A key issue that is used in therapy and in the criminal justice system, but that in a way transcends them, is that of consent. This has legal meanings and consequences, which are for lawyers to work with. Consent has consequences for DSM and ICD diagnoses, as it appears in the criteria for a number of the paraphilic disorders, and in the definition of sexual partner or spouse violence.

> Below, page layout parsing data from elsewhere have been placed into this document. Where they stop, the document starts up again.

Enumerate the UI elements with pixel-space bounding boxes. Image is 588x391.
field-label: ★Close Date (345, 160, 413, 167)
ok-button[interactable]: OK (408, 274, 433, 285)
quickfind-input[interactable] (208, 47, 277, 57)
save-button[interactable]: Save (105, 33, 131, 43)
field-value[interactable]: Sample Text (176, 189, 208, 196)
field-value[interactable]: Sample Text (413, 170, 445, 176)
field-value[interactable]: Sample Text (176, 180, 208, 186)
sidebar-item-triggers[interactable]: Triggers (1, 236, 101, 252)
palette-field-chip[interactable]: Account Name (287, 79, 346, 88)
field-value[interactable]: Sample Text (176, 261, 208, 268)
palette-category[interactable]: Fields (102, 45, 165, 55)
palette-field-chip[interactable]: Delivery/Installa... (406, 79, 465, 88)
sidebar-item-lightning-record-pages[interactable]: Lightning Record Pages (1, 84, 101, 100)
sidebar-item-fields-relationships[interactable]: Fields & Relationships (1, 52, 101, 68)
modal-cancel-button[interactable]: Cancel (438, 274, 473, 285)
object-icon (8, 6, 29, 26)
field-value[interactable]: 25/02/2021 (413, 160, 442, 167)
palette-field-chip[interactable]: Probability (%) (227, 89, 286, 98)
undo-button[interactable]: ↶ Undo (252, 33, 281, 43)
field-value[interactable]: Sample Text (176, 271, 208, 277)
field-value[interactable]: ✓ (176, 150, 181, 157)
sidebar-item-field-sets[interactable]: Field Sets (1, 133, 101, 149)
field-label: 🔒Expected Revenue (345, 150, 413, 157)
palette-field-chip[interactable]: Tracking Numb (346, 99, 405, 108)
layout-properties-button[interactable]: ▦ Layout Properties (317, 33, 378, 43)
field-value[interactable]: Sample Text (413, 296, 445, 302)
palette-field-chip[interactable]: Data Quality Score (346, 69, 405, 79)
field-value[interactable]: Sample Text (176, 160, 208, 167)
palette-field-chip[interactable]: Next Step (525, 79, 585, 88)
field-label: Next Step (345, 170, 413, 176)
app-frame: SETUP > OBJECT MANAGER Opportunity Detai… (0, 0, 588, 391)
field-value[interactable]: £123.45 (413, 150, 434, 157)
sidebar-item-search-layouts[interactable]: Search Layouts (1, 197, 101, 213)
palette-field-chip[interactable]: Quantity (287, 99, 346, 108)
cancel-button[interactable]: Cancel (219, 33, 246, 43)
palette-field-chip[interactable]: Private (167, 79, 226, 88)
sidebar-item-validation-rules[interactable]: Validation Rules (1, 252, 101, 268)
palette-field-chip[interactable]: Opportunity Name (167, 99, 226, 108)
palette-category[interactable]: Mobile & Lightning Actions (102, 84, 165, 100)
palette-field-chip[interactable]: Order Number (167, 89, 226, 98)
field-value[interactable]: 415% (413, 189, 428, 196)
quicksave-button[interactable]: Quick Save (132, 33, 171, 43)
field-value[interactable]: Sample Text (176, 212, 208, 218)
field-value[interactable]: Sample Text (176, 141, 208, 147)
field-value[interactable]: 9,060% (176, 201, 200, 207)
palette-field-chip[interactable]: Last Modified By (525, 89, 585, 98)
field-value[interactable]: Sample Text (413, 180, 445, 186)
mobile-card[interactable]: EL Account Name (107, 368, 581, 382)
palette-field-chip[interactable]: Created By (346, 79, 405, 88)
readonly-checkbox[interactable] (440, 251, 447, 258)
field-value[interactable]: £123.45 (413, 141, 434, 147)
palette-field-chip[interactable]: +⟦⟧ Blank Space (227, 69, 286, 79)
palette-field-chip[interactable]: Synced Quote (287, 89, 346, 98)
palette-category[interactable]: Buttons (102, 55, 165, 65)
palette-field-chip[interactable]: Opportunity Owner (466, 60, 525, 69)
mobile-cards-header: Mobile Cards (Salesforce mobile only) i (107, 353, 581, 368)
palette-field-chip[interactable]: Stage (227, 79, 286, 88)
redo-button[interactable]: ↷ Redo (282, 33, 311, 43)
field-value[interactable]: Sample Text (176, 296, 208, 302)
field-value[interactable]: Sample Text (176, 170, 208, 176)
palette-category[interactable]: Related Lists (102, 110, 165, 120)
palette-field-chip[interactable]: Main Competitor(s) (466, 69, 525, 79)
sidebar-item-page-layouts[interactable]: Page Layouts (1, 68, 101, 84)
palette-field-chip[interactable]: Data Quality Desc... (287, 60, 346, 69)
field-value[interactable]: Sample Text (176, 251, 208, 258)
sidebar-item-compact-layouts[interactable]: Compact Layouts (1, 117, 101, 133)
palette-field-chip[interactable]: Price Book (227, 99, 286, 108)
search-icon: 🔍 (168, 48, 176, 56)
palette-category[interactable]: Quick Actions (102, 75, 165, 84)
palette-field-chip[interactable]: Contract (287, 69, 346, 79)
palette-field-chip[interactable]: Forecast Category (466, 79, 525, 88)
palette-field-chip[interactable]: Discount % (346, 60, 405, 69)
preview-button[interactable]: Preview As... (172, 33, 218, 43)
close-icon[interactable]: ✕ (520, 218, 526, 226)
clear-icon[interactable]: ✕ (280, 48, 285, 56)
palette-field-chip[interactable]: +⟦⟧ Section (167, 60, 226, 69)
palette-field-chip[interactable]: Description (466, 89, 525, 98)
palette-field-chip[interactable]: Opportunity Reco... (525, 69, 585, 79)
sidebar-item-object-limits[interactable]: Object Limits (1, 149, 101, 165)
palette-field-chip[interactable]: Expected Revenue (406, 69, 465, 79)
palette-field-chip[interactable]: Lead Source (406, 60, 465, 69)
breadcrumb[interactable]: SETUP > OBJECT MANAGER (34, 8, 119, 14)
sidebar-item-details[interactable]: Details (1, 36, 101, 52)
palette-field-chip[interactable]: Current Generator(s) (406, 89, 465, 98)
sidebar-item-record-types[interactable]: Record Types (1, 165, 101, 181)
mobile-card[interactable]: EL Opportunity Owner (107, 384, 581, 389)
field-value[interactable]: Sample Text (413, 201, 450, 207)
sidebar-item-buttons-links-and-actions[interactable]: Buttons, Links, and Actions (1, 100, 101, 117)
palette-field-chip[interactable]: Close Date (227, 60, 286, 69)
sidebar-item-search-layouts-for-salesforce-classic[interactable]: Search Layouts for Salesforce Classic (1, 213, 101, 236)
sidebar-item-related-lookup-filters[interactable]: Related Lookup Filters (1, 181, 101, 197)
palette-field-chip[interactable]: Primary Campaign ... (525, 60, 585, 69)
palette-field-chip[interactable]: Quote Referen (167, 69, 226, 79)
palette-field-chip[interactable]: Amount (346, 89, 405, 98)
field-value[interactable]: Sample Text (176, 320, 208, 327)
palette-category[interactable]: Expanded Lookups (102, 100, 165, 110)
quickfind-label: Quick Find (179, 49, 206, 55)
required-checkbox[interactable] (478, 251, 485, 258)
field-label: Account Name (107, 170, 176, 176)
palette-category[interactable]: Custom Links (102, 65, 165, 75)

Consent is also highly central for good sex, as well as for ethical sex. There is a real shortage of good literature about consent – often it is assumed that

  • it is ‘evident’ what consent is, or
  • it is ok to follow the cultural norm of many countries that you may assume that there is consent if there is no overt distress, or
  • if a person does not explicitly say no (and saying a direct verbal no is rare in many cultures, including British culture), you are safe to assume that there is consent.

These assumptions do not constitute a good or even an acceptable basis. Ideas about “informed consent” advocated in Bioethics textbooks (e.g. Beauchamp and Childress, 2013), used by lawyers and in hospitals (again often devised by lawyers), are far too legalistic for most people to be realistic. One of the best practical and yet detailed texts on a higher standard of consent that takes into account relational psychology, is chapter 5 in Barker and Hancock (2017).

References

American Psychiatric Association. (2013). Diagnostic and statistical manual of mental disorders: DSM-5 (5th ed.). Arlington, VA: American Psychiatric Association.

Barker, M.-J., & Hancock, J. (2017). Enjoy sex (how, when and if you want to): A practical and inclusive guide. London: Icon Books.

Beauchamp, T. L., & Childress, J. F. (2013). Principles of biomedical ethics (7th ed.). New York: Oxford UP.

Hite, S. (1976). The Hite report: A nationwide study of female sexuality. New York: Seven Stories Press.

Kahr, B. (2007). Who’s been sleeping in your head? The secret world of sexual fantasies. New York: Basic Books.

Kinsey, A. C., Pomeroy, W. B., & Martin, C. E. (1948). Sexual behavior in the human male. Philadelphia, PA: W B Saunders.

Kinsey, A. C., Pomeroy, W. B., Martin, C. E., & Gebhard, P. H. (1953). Sexual behavior in the human female. Philadelphia, PA: W B Saunders.

Vossler, A., Havard, C., Pike, G., Barker, M.-J., & Raabe, B. (2017). Mad or bad? A critical approach to counselling and forensic psychology. London: Sage.